5. Daargelaten dat eiser niet heeft onderbouwd dat zijn neven in Frankrijk verblijven, dat zij bij zijn asielgehoor aanwezig mochten zijn en dat hij als gevolg daarvan tijdens zijn asielprocedure niet heeft durven vertellen over zijn geaardheid, heeft eiser hiermee niet aannemelijk gemaakt dat Frankrijk zijn verdragsverplichtingen jegens eiser niet nakomt. Bovendien kan eiser zich in geval van voorkomende problemen wenden tot de daartoe aangewezen (hogere) autoriteiten van Frankrijk.
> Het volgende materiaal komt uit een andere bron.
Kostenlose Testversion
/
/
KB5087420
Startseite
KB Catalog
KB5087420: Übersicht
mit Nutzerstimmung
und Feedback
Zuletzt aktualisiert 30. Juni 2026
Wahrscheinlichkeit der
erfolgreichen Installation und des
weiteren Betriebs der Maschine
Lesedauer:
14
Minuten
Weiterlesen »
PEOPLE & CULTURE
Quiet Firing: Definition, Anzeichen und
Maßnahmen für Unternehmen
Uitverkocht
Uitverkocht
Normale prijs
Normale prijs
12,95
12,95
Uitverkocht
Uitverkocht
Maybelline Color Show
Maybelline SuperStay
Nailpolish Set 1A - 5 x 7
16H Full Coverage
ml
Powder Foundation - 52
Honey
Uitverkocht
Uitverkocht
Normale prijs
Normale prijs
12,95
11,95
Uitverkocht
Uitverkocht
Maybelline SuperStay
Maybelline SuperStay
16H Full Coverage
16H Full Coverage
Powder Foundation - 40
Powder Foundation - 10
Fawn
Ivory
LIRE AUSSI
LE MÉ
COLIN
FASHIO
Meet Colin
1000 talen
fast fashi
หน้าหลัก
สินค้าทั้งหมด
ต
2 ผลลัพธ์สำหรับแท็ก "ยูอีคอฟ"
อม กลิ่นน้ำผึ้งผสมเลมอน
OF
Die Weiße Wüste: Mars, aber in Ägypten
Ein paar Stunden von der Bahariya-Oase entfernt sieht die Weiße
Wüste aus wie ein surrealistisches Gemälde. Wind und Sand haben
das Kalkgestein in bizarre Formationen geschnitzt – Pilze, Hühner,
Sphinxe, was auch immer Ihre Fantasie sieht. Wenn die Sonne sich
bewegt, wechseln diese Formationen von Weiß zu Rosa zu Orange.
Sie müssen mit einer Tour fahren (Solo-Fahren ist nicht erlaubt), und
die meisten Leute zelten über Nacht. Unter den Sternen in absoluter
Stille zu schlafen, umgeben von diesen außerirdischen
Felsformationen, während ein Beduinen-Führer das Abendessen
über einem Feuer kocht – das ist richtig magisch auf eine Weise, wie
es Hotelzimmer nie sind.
Niet gebleken is dat dat voor eiser niet mogelijk is of de autoriteiten van Frankrijk hem niet zouden kunnen of willen helpen. Dat uit de bronnen volgt dat personen uit Guinee weinig vertrouwen hebben in de overheid leidt niet tot een ander oordeel. Verweerder heeft gelet daarop in redelijkheid geen aanleiding hoeven zien om de behandeling van de asielaanvraag van eiser op grond van artikel 17 van de Dublinverordening onverplicht aan zich te trekken
6. Het beroep is ongegrond.
7. Voor een proceskostenveroordeling bestaat geen aanleiding.

Beslissing

De rechtbank verklaart het beroep ongegrond.
Deze uitspraak is gedaan door mr. K.M. de Jager, rechter, in aanwezigheid van mr. S.D.C.J. Verheezen, griffier, en openbaar gemaakt door middel van geanonimiseerde publicatie op www.rechtspraak.nl.
De uitspraak is bekendgemaakt op:
Rechtsmiddel
Tegen deze uitspraak kan hoger beroep worden ingesteld bij de Afdeling bestuursrechtspraak van de Raad van State binnen één week na de dag van bekendmaking.

Voetnoten

1.Verordening (EU) nr. 604/2013.
2.Een rapport van US department of State, Annual report Guinee, van 12 april 2022 en Landeninformatie van Vluchtelingenwerk Nederland van 19 mei 2022, Guinee – Bescherming door de autoriteiten algemeen.
3.Zoals de Afdeling bestuursrechtspraak van de Raad van State ten aanzien van Frankrijk in haar uitspraak van 21 april 2021 (ECLI:NL:RVS:2021:816) heeft geoordeeld.